Por eso el sistema tiende normalmente a la parálisis, salvo en situaciones de crisis. La cultura cívica es antiestatista y su legitimidad, que surge de la sociedad civil y no del Estado, hondamente antielitista. Un año después de ser elegido por el 53% de los votos, y con su partido en control del Congreso, el respaldo a Obama cayó a 43% y 60% de los norteamericanos rechaza su reforma del sistema de salud. El eje de esta reversión tuvo lugar el 19 de enero de 2010, con la victoria del republicano Scott Brown en el más demócrata de los 50 estados: Massachusetts.
La mera rotación de partidos -el reemplazo de los demócratas por los republicanos, o viceversa- no es un acontecimiento decisivo, ni siquiera relevante, en EE. UU; y mucho menos un nuevo punto de partida histórico.
La mayor parte de las elecciones en EE. UU. ocurren dentro de profundos consensos nacionales. Sólo algunas son de realineamiento y en ellas surgen grandes coaliciones, que provocan un giro en el centro ideológico de gravedad y crean un nuevo consenso, que dura 20/25 años. Así ocurrió en 1932 con Franklin D. Roosevelt y en 1980, con Ronald Reagan.
Sólo en 1980 concluyó la era del "New Deal", lanzado por Franklin D. Roosevelt en el momento más álgido de la depresión de la década del 30. ¿Es EE. UU. ingobernable?
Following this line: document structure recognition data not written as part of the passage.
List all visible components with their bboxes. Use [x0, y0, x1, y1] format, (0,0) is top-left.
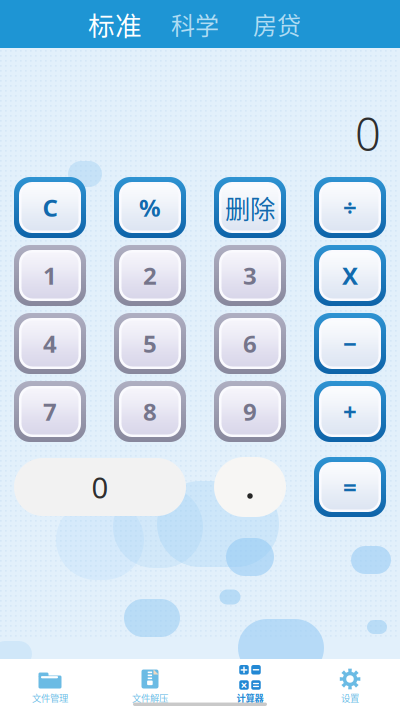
- button[interactable]: 3: [214, 245, 286, 306]
- button[interactable]: 5: [114, 313, 186, 374]
- staticText: X: [342, 260, 358, 292]
- staticText: 标准: [88, 5, 142, 43]
- staticText: 8: [143, 396, 157, 428]
- button[interactable]: 1: [14, 245, 86, 306]
- staticText: 删除: [225, 189, 275, 226]
- button[interactable]: ÷: [314, 177, 386, 238]
- button[interactable]: 科学: [167, 0, 223, 48]
- button[interactable]: 8: [114, 381, 186, 442]
- button[interactable]: 7: [14, 381, 86, 442]
- staticText: −: [343, 328, 357, 360]
- staticText: 1: [43, 260, 57, 292]
- button[interactable]: %: [114, 177, 186, 238]
- staticText: 9: [243, 396, 257, 428]
- staticText: %: [139, 192, 161, 224]
- button[interactable]: 标准: [84, 0, 146, 48]
- staticText: ÷: [343, 192, 357, 224]
- staticText: ×: [240, 677, 248, 693]
- button[interactable]: =: [314, 457, 386, 517]
- button[interactable]: ×: [200, 659, 300, 699]
- staticText: =: [343, 471, 357, 503]
- staticText: 文件管理: [32, 691, 68, 704]
- staticText: C: [42, 192, 58, 224]
- button[interactable]: 2: [114, 245, 186, 306]
- button[interactable]: +: [314, 381, 386, 442]
- button[interactable]: 文件解压: [100, 659, 200, 699]
- button[interactable]: 0: [14, 458, 186, 516]
- staticText: 0: [92, 468, 108, 506]
- button[interactable]: 删除: [214, 177, 286, 238]
- button[interactable]: 4: [14, 313, 86, 374]
- staticText: 5: [143, 328, 157, 360]
- button[interactable]: [214, 457, 286, 517]
- staticText: 房贷: [253, 7, 301, 41]
- button[interactable]: C: [14, 177, 86, 238]
- staticText: 计算器: [236, 691, 264, 704]
- staticText: 2: [143, 260, 157, 292]
- staticText: 4: [43, 328, 57, 360]
- staticText: 7: [43, 396, 57, 428]
- button[interactable]: 9: [214, 381, 286, 442]
- staticText: 6: [243, 328, 257, 360]
- button[interactable]: X: [314, 245, 386, 306]
- staticText: 文件解压: [132, 691, 168, 704]
- staticText: 科学: [171, 7, 219, 41]
- button[interactable]: 文件管理: [0, 659, 100, 699]
- staticText: 3: [243, 260, 257, 292]
- staticText: +: [343, 396, 357, 428]
- button[interactable]: 6: [214, 313, 286, 374]
- button[interactable]: 设置: [300, 659, 400, 699]
- staticText: 设置: [341, 691, 359, 704]
- staticText: 0: [355, 103, 381, 164]
- button[interactable]: −: [314, 313, 386, 374]
- button[interactable]: 房贷: [249, 0, 305, 48]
Se podría afirmar que sí, o mejor, que en las cuestiones de fondo, de carácter doméstico, sólo es gobernable sobre la base de la regla de la unanimidad, esto es, del consenso. EE. UU. es primero una democracia y sólo accesoriamente, como control y contención de la primera, una república liberal.
Frente a la crisis, el sistema político no se paraliza. En los últimos tres meses de George W. Bush y en los primeros tres de Obama, se aprobó un programa de rescate de 700 billones de dólares para el sistema financiero y otro de 787 billones para estimular la demanda. Las guerras -al menos en su parte inicial- y las crisis económicas impulsan el funcionamiento del sistema con extraordinario dinamismo y unidad; y por eso le otorgan un poder excepcional al Ejecutivo, hasta el punto de crear la ilusión -que es un espejismo- de la "Presidencia Imperial". Los comicios que le dieron la presidencia a Obama no fueron una elección de realineamiento (como las de 1932 o 1980), sino una respuesta a la crisis provocada por el colapso de Lehman Brothers. Desde el punto de vista ideológico sigue vigente el consenso establecido por Reagan.
Obama ha sido herido, probablemente en forma letal, por la legitimidad antielitista y antiestatal del sistema norteamericano. No es una muestra de ingobernabilidad, sino de especificidad, o excepcionalidad.